Il y a un côté collaboratif et collectif très fort. La solidarité féminine est loin d’être un mythe! Il n’y a pas de mieux ou de moins bien, c’est vraiment une méthodologie différente.

D’où l’importance de s’entourer de femmes de confiance qui traversent les mêmes choses et peuvent rassurer les nouvelles venues. «Les hommes ont d’office un réseau plus large, relève Kathleen De Baets Druart. Ils s’appuient sur des relations créées à l’armée ou via leur club de sport par exemple. En général, leur réseau professionnel est plus facile à atteindre et à actionner. En tant que femmes, on démarre l’aventure en construisant ce dernier. Et au début, cela peut être effrayant. Faire partie d’une association, d’un groupe aide à franchir le pas.»

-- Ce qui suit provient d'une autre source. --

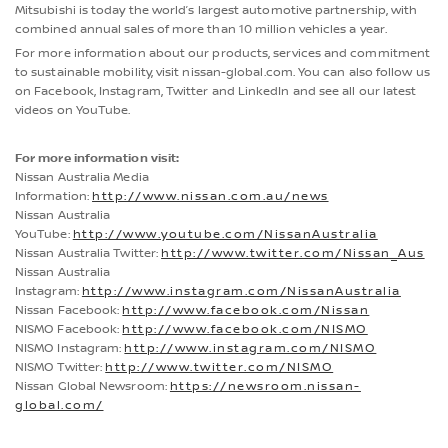
Mitsubishi is today the world’s largest automotive partnership, with
combined annual sales of more than 10 million vehicles a year.
For more information about our products, services and commitment
to sustainable mobility, visit nissan-global.com. You can also follow us
on Facebook, Instagram, Twitter and LinkedIn and see all our latest
videos on YouTube.
For more information visit:
Nissan Australia Media
Information:
http://www.nissan.com.au/news
Nissan Australia
YouTube:
http://www.youtube.com/NissanAustralia
Nissan Australia Twitter:
http://www.twitter.com/Nissan_Aus
Nissan Australia
Instagram:
http://www.instagram.com/NissanAustralia
Nissan Facebook:
http://www.facebook.com/Nissan
NISMO Facebook:
http://www.facebook.com/NISMO
NISMO Instagram:
http://www.instagram.com/NISMO
NISMO Twitter:
http://www.twitter.com/NISMO
Nissan Global Newsroom:
https://newsroom.nissan-
global.com/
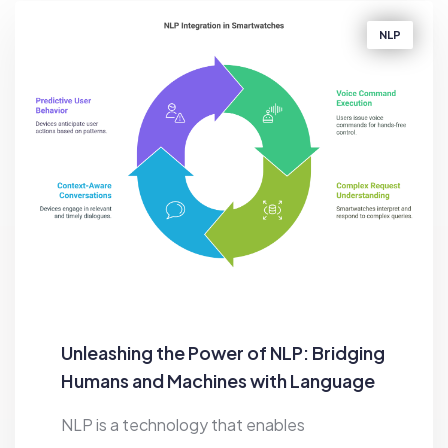
NLP
Unleashing the Power of NLP: Bridging
Humans and Machines with Language
NLP is a technology that enables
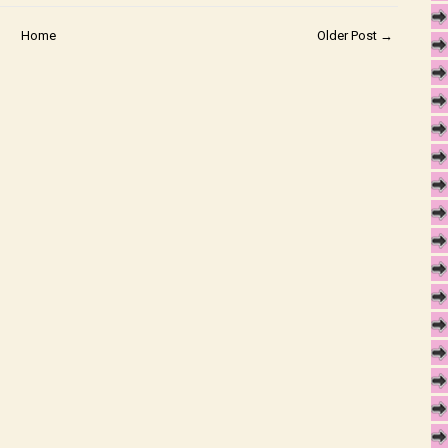
Home
Older Post →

Avis à toutes celles qui rêvent de concrétiser de nouveaux rêves professionnels en 2021: unissez vos forces. «Seule, isolée, je n’aurais jamais continué, témoigne Anne-Laure. S’entraider, c’est ce qui nous fait avancer.» Et comme le souligne Jennifer DaSilva, présidente de la société Berlin Cameron, sur le site Refinery29, la sororité permet de faire évoluer toute la société: «Nous devons toutes faire le nécessaire pour continuer à développer nos réseaux, nous soutenir mutuellement et nous élever mutuellement. L’unité nous rend toutes meilleures et plus fortes, et ce n’est qu’ensemble que nous avancerons dans la lutte pour l’égalité des sexes.»